_Provided records_

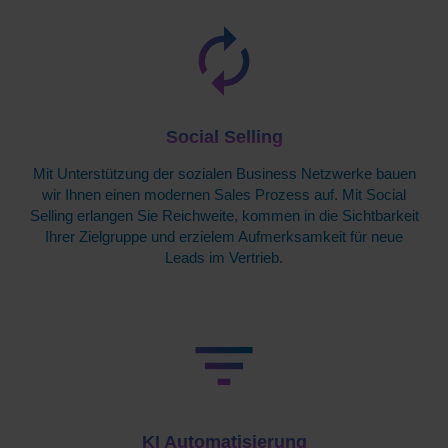
Social Selling
Mit Unterstützung der sozialen Business Netzwerke bauen
wir Ihnen einen modernen Sales Prozess auf. Mit Social
Selling erlangen Sie Reichweite, kommen in die Sichtbarkeit
Ihrer Zielgruppe und erzielem Aufmerksamkeit für neue
Leads im Vertrieb.
KI Automatisierung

_Task objective_
Starting at the line with "wir Ihnen einen", copy every line down to the last one above, exactly as written and with nothing else.

_Your solution_
wir Ihnen einen modernen Sales Prozess auf. Mit Social
Selling erlangen Sie Reichweite, kommen in die Sichtbarkeit
Ihrer Zielgruppe und erzielem Aufmerksamkeit für neue
Leads im Vertrieb.
KI Automatisierung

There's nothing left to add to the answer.